I'd like to thank everyone who played a part in 2012 and to say that I sure hope the cameras were rolling. And if 2013 isn't the dawning of the Age of Aquarius, may it at least be a year of blessings, pleasant and intriguing surprises, wrongs righted, old friends meeting, vacations in exotic places, three-hour meals on the Italian model, peace, love, mint meltaways, and an Eileen Fisher silk comforter for everybody who wants one (it can't be just me).

Sunday, March 21, 2010

Rainy Day Mnemosyne

I’m reading a book called Ariadne's Thread, in which author J. Hillis Miller uses the associated metaphors of thread and line to examine narrative. I've been thinking so much about the labyrinth itself that I had forgotten the aftermath of the story until Miller reminded me. After escaping the labyrinth, Theseus abandons Ariadne on the island of Naxos.

Without Ariadne's help, Theseus could not have defeated the Minotuar and found his way out of the labyrinth. Despite this, he doesn't feel obligated to stick with her and ends up marrying her sister instead. That's Theseus's little white sail in the painting above, as he hightails it out of Naxos. Ariadne has just realized she's been betrayed when Dionysus shows up with his retinue, telling her to forget about Theseus, that he himself is her rightful husband.

This painting reminds me of my first conscious encounter with mythology. I must have been about four, and I was fascinated by an ad in a magazine for what, as I remember it, was chewing gum. The ad was full of fantastical figures – gods, goddesses, nymphs, cupids with arrows – crowded together in a busy tableau. I couldn’t stop looking at it. I didn’t quite know who they were, but I think what enchanted me was the energy and variety; they had human characteristics but were obviously not people. I was in awe of this not-quite-human cast and the dynamic interplay.

The chapter I’ve been reading in Miller discusses character in literature and the problem of “self.” Miller examines the assumptions we make about the unity of self and casts doubt on them. He is only taking up the thread, so to speak, of other critics before him who deny that we can speak of the self as a distinct, consistent entity, believing instead that identity is a "necessary fiction."

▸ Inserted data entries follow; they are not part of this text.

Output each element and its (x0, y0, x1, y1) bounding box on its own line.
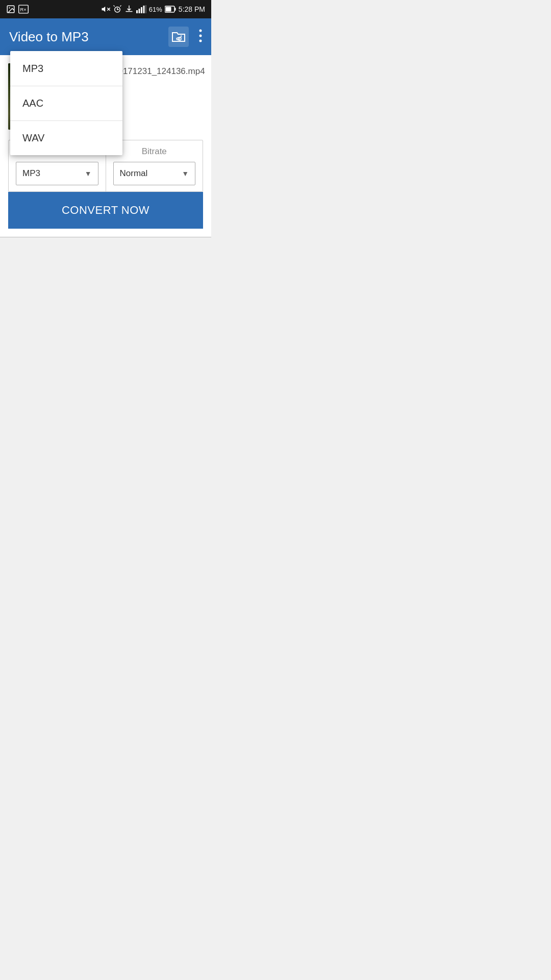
status-right-icons: 61% 5:28 PM (101, 5, 205, 14)
dropdown-option-wav[interactable]: WAV (10, 120, 122, 155)
svg-text:R×: R× (20, 7, 27, 12)
status-left-icons: R× (6, 5, 29, 14)
format-dropdown-value: MP3 (22, 168, 40, 179)
svg-point-23 (199, 30, 202, 32)
svg-rect-12 (138, 9, 140, 13)
svg-rect-13 (141, 7, 142, 13)
rx-icon: R× (18, 5, 29, 14)
battery-percent: 61% (149, 6, 162, 13)
svg-point-24 (199, 35, 202, 37)
video-info: 20171231_124136.mp4 (113, 63, 205, 78)
app-bar-actions (168, 27, 202, 47)
folder-music-button[interactable] (168, 27, 189, 47)
alarm-icon (113, 5, 122, 14)
dropdown-option-mp3[interactable]: MP3 (10, 51, 122, 86)
dropdown-option-mp3-label: MP3 (22, 63, 43, 75)
format-dropdown-menu: MP3 AAC WAV (10, 51, 122, 155)
svg-rect-11 (136, 10, 138, 13)
more-menu-button[interactable] (199, 29, 202, 44)
svg-point-1 (9, 7, 10, 8)
bitrate-dropdown-value: Normal (120, 168, 148, 179)
bitrate-label: Bitrate (113, 146, 196, 157)
bitrate-dropdown-arrow: ▼ (182, 169, 189, 178)
svg-rect-14 (143, 6, 144, 13)
signal-icon (136, 5, 146, 13)
svg-rect-15 (145, 5, 146, 13)
download-icon (124, 5, 134, 14)
format-dropdown[interactable]: MP3 ▼ (16, 162, 98, 185)
bottom-area (0, 237, 211, 470)
status-bar: R× 61% (0, 0, 211, 18)
svg-point-25 (199, 40, 202, 42)
folder-music-icon (171, 31, 186, 43)
app-bar: Video to MP3 (0, 18, 211, 55)
svg-line-9 (113, 6, 114, 7)
convert-now-button[interactable]: CONVERT NOW (8, 192, 203, 229)
dropdown-option-aac-label: AAC (22, 97, 43, 109)
app-title: Video to MP3 (9, 29, 89, 45)
svg-rect-17 (165, 7, 171, 12)
status-time: 5:28 PM (179, 5, 205, 13)
video-filename: 20171231_124136.mp4 (113, 65, 205, 78)
battery-icon (165, 6, 176, 13)
mute-icon (101, 5, 110, 14)
bitrate-dropdown[interactable]: Normal ▼ (113, 162, 196, 185)
svg-line-10 (120, 6, 121, 7)
dropdown-option-wav-label: WAV (22, 132, 44, 144)
more-vertical-icon (199, 29, 202, 42)
format-dropdown-arrow: ▼ (85, 169, 92, 178)
dropdown-option-aac[interactable]: AAC (10, 86, 122, 120)
image-icon (6, 5, 15, 14)
svg-rect-18 (174, 8, 176, 11)
convert-now-label: CONVERT NOW (62, 204, 149, 217)
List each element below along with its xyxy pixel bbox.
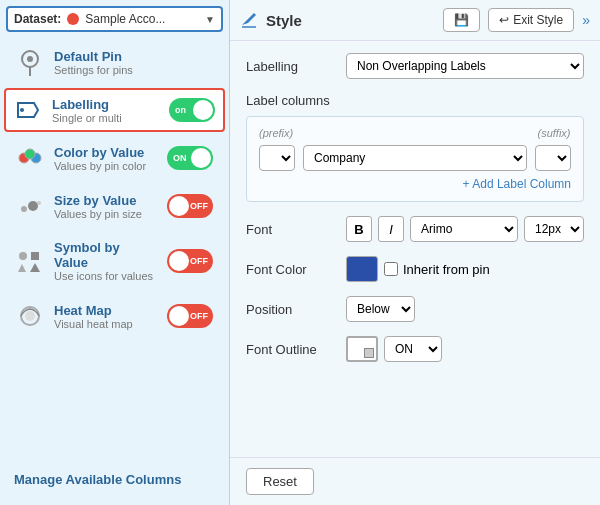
- labelling-toggle-label: on: [175, 105, 186, 115]
- color-by-value-subtitle: Values by pin color: [54, 160, 157, 172]
- sidebar-item-color-by-value[interactable]: Color by Value Values by pin color ON: [6, 136, 223, 180]
- svg-rect-12: [31, 252, 39, 260]
- sidebar-item-heat-map[interactable]: Heat Map Visual heat map OFF: [6, 294, 223, 338]
- size-by-value-subtitle: Values by pin size: [54, 208, 157, 220]
- exit-style-button[interactable]: ↩ Exit Style: [488, 8, 574, 32]
- font-outline-select[interactable]: ON OFF: [384, 336, 442, 362]
- reset-button[interactable]: Reset: [246, 468, 314, 495]
- default-pin-subtitle: Settings for pins: [54, 64, 213, 76]
- position-row: Position Above Below Left Right: [246, 296, 584, 322]
- dataset-name: Sample Acco...: [85, 12, 199, 26]
- prefix-suffix-selects: Company: [259, 145, 571, 171]
- svg-point-9: [28, 201, 38, 211]
- save-button[interactable]: 💾: [443, 8, 480, 32]
- heat-map-text: Heat Map Visual heat map: [54, 303, 157, 330]
- heat-map-title: Heat Map: [54, 303, 157, 318]
- default-pin-text: Default Pin Settings for pins: [54, 49, 213, 76]
- dataset-label: Dataset:: [14, 12, 61, 26]
- heatmap-toggle-knob: [169, 306, 189, 326]
- labelling-toggle-knob: [193, 100, 213, 120]
- color-icon: [16, 144, 44, 172]
- sidebar-item-size-by-value[interactable]: Size by Value Values by pin size OFF: [6, 184, 223, 228]
- labelling-row: Labelling Non Overlapping Labels Always …: [246, 53, 584, 79]
- font-color-swatch[interactable]: [346, 256, 378, 282]
- font-color-controls: Inherit from pin: [346, 256, 584, 282]
- font-size-select[interactable]: 10px 11px 12px 14px 16px: [524, 216, 584, 242]
- dataset-dropdown-arrow[interactable]: ▼: [205, 14, 215, 25]
- svg-marker-13: [18, 264, 26, 272]
- symbol-toggle-label: OFF: [190, 256, 208, 266]
- color-toggle-label: ON: [173, 153, 187, 163]
- sidebar-item-symbol-by-value[interactable]: Symbol by Value Use icons for values OFF: [6, 232, 223, 290]
- symbol-by-value-text: Symbol by Value Use icons for values: [54, 240, 157, 282]
- size-icon: [16, 192, 44, 220]
- label-columns-title: Label columns: [246, 93, 584, 108]
- left-panel: Dataset: Sample Acco... ▼ Default Pin Se…: [0, 0, 230, 505]
- sidebar-item-default-pin[interactable]: Default Pin Settings for pins: [6, 40, 223, 84]
- sidebar-item-labelling[interactable]: Labelling Single or multi on: [4, 88, 225, 132]
- default-pin-title: Default Pin: [54, 49, 213, 64]
- size-toggle[interactable]: OFF: [167, 194, 213, 218]
- svg-point-10: [37, 201, 41, 205]
- svg-point-16: [25, 311, 35, 321]
- labelling-select[interactable]: Non Overlapping Labels Always Show Label…: [346, 53, 584, 79]
- size-by-value-title: Size by Value: [54, 193, 157, 208]
- style-icon: [240, 11, 258, 29]
- pin-icon: [16, 48, 44, 76]
- italic-button[interactable]: I: [378, 216, 404, 242]
- suffix-select[interactable]: [535, 145, 571, 171]
- exit-label: Exit Style: [513, 13, 563, 27]
- inherit-label: Inherit from pin: [403, 262, 490, 277]
- company-select[interactable]: Company: [303, 145, 527, 171]
- symbol-icon: [16, 247, 44, 275]
- dataset-bar[interactable]: Dataset: Sample Acco... ▼: [6, 6, 223, 32]
- style-header: Style 💾 ↩ Exit Style »: [230, 0, 600, 41]
- font-color-row: Font Color Inherit from pin: [246, 256, 584, 282]
- labelling-subtitle: Single or multi: [52, 112, 159, 124]
- symbol-by-value-subtitle: Use icons for values: [54, 270, 157, 282]
- label-columns-box: (prefix) (suffix) Company + Add Label Co…: [246, 116, 584, 202]
- label-icon: [14, 96, 42, 124]
- fast-forward-icon[interactable]: »: [582, 12, 590, 28]
- suffix-hint: (suffix): [537, 127, 571, 139]
- font-outline-swatch[interactable]: [346, 336, 378, 362]
- heatmap-toggle[interactable]: OFF: [167, 304, 213, 328]
- heatmap-toggle-label: OFF: [190, 311, 208, 321]
- svg-point-4: [20, 108, 24, 112]
- font-name-select[interactable]: Arimo Arial Verdana Georgia: [410, 216, 518, 242]
- labelling-toggle[interactable]: on: [169, 98, 215, 122]
- font-outline-label: Font Outline: [246, 342, 336, 357]
- svg-point-1: [27, 56, 33, 62]
- symbol-by-value-title: Symbol by Value: [54, 240, 157, 270]
- exit-icon: ↩: [499, 13, 509, 27]
- position-select[interactable]: Above Below Left Right: [346, 296, 415, 322]
- size-by-value-text: Size by Value Values by pin size: [54, 193, 157, 220]
- font-outline-controls: ON OFF: [346, 336, 584, 362]
- manage-columns-link[interactable]: Manage Available Columns: [0, 462, 229, 497]
- prefix-hint: (prefix): [259, 127, 293, 139]
- labelling-title: Labelling: [52, 97, 159, 112]
- dataset-dot: [67, 13, 79, 25]
- font-controls: B I Arimo Arial Verdana Georgia 10px 11p…: [346, 216, 584, 242]
- svg-point-7: [25, 149, 35, 159]
- labelling-text: Labelling Single or multi: [52, 97, 159, 124]
- heat-map-subtitle: Visual heat map: [54, 318, 157, 330]
- right-panel: Style 💾 ↩ Exit Style » Labelling Non Ove…: [230, 0, 600, 505]
- heatmap-icon: [16, 302, 44, 330]
- color-toggle[interactable]: ON: [167, 146, 213, 170]
- prefix-suffix-hints: (prefix) (suffix): [259, 127, 571, 139]
- add-label-column-link[interactable]: + Add Label Column: [259, 177, 571, 191]
- font-outline-row: Font Outline ON OFF: [246, 336, 584, 362]
- outline-inner: [364, 348, 374, 358]
- symbol-toggle[interactable]: OFF: [167, 249, 213, 273]
- font-label: Font: [246, 222, 336, 237]
- bold-button[interactable]: B: [346, 216, 372, 242]
- size-toggle-label: OFF: [190, 201, 208, 211]
- size-toggle-knob: [169, 196, 189, 216]
- inherit-checkbox[interactable]: [384, 262, 398, 276]
- save-icon: 💾: [454, 13, 469, 27]
- reset-bar: Reset: [230, 457, 600, 505]
- color-by-value-title: Color by Value: [54, 145, 157, 160]
- font-color-label: Font Color: [246, 262, 336, 277]
- prefix-select[interactable]: [259, 145, 295, 171]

In spite of the attempts of so many philosophers to dispense with the self, for me the idea sticks. I do experience myself as a consistent identity, with attitudes and ways of thinking that persist from day to day. I think most people do the same. Ten years from now, I will be able to remember tonight, just like I can now remember myself as a four-year-old.

Mnemosyne, one of the oldest of the immortals, is Memory in Greek mythology. She is the mother of the nine Muses (and may even have been somewhere in that fascinating ad all those years ago). Memory makes identity possible, so maybe Memory is Ariadne’s thread, the constant matter out of which a life is woven. This is Memory not just in the sense of what I consciously remember but also in the sense of instinctual and biological memories buried in my cells.

When I first encountered Ariadne and Dionysus in this myth, they seemed like a strange couple. But if myth is really a reflection of lived experience, their belonging together makes sense. Ariadne holds the thread that makes inspiration possible. This thread allows Theseus to penetrate deep into a mystery he couldn’t have managed otherwise, but back in the light of day, he discards the thread. Theseus is, after all, a warrior, and lives by the sword, not by inspiration. Dionysus, a vegetation god, embodies creative life force, ecstasy, song, and dance. Cross him with inspiration, and that makes art. Maybe if you follow the thread back far enough, you always meet Dionysus.